Massive Mirrors on the Wall
Feb 5th
The design on which these remarkable mirrors are based was officially registered by the cabinet maker George Sims of 50-152 Aldersgate Street, London, in March 1878 and survives in the National Archives at Kew. Standing at just over 7 feet tall, the mirrors follow the design very closely, although they are given a stricter architectural quality by the decision to leave out the ornamental crest and swag on the drawing.
Although clearly closely inspired by Robert Adam’s work, Sims has lent these pieces an inventive edge by subtly departing from the conventions of Adam’s oeuvre. For instance, the hemispherical fans are curiously but successfully inverted and placed at the base of the mirror. Other motifs within the array of finely detailed neoclassical decoration are on close scrutiny more stylised and angular versions of their eighteenth-century counterparts.
Furthermore, Sims’ handling of the geometry and proportions of the mirror is exemplary and is redolent of the more radical designers of the early years of the nineteenth century, all the more remarkable given the date of conception of the present pieces. The exceptional quality and scale of the mirrors suggests that they were clearly a special commission of the highest order.
The diamond mark [patent registration label] on the present pair of mirrors, pictured to the right, gives the date 25 March, 1878 Top. You can find a detailed explanation of these diamond marks here: The Registered Diamond Mark.
Henry Moore’s Only Table
Jan 13th
The present table was designed circa 1963 by English sculptor Henry Moore (1898-1986). Made entirely of travertine, “one of his favourite stones,” and constructed in two parts, the table was intended for the living room of the Moore family home at 198 Via Mateo Civitali in Forte dei Marmi, Italy, where the family vacationed in the late 1950s and early 1960s.
The home was unfurnished and Moore, being “instrumental in the design of the house,” decided to create the table to be executed by Henraux Marble works located in Querceta, approximately one mile away from Forte dei Marmi. Quarried near Rome, the travertine was brought to Querceta for Moore, who began a close working relationship with Messrs Henraux in 1956, when they supplied him with the travertine used in a large sculpture commission from UNESCO, Paris. Moore had purchased the Forte dei Marmi home so that he could work on the UNESCO project and used the travertine stone for part of the interior of the house as well as the table.

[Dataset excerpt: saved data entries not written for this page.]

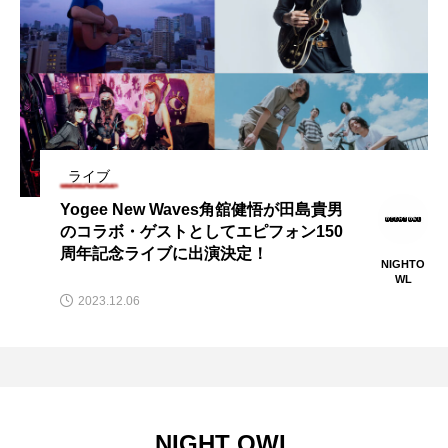
川上弘美
川柳
左右社
平手友梨奈
文化放送
新刊
旅するジーンズと16歳の夏
日本映画
映画レビュー
朝井リョウ
ライブ
本
村上RADIO
村上春樹
東野圭吾
Yogee New Waves角舘健悟が田島貴男
柴崎友香
森絵都
橋本愛
欅坂46
のコラボ・ゲストとしてエピフォン150
周年記念ライブに出演決定！
NIGHTO
注文の多い注文書
海猫沢めろん
WL
2023.12.06
渋谷WWWX
現代アート
琴音
田島貴男
真田広之
短編小説
短編映画
短編集
米津玄師
絵本
NIGHT OWL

Travertine is a porous, yet durable, sedimentary rock used primarily in building. Some of the most famous edifices constructed of travertine include the Colosseum in Rome, Sacré-Coeur Basilica in Paris, and Kazansky Cathedral in St. Petersburg. Moore’s thoughts on the stone are summarized in his description of the UNESCO Paris project: “It’s a beautiful stone. I’d always wanted to do a large piece in it…In ten or twenty years’ time, with the washing of the Paris rain, it will be fine. Half of Rome is built of travertine.”

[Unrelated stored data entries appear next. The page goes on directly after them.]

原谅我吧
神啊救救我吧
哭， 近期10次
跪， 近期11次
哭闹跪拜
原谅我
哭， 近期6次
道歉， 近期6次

The entire design and construction process of the present table was carried out during “one long summer holiday period.” It remained in the family’s Italian vacation home until Henry Moore’s death, and was eventually inherited by his daughter, Mary Moore Danowski. Apart from two wooden carved benches made in the early 1920s, the present table is the only piece of furniture Moore’s daughter recalls him ever creating.